§ What is expected
Begin at the line containing "wrzesień 2023" and give again every line to the end of the records, exactly, without the pictures.

§ Source records
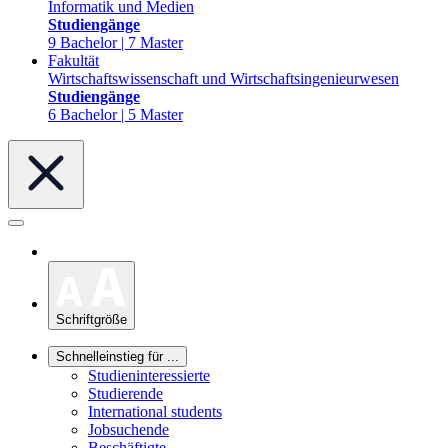
Informatik und Medien
Studiengänge
9 Bachelor | 7 Master
Fakultät
Wirtschaftswissenschaft und Wirtschaftsingenieurwesen
Studiengänge
6 Bachelor | 5 Master
Schriftgröße
Schnelleinstieg für ...
Studieninteressierte
Studierende
International students
Jobsuchende
Beschäftigte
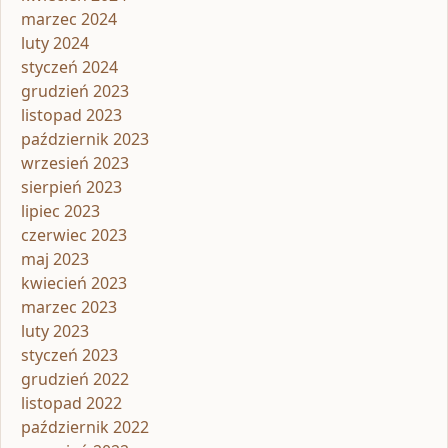
marzec 2024
luty 2024
styczeń 2024
grudzień 2023
listopad 2023
październik 2023
wrzesień 2023
sierpień 2023
lipiec 2023
czerwiec 2023
maj 2023
kwiecień 2023
marzec 2023
luty 2023
styczeń 2023
grudzień 2022
listopad 2022
październik 2022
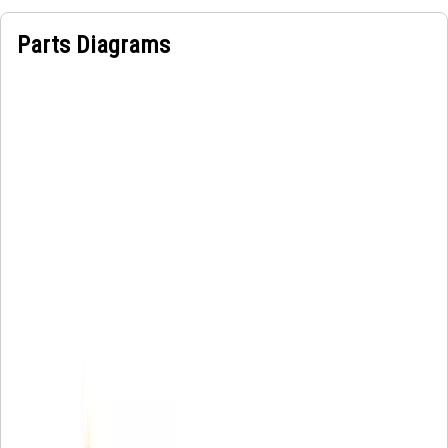
Parts Diagrams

§ Task solution
wrzesień 2023
sierpień 2023
lipiec 2023
czerwiec 2023
maj 2023
kwiecień 2023
marzec 2023
luty 2023
styczeń 2023
grudzień 2022
listopad 2022
październik 2022
Parts Diagrams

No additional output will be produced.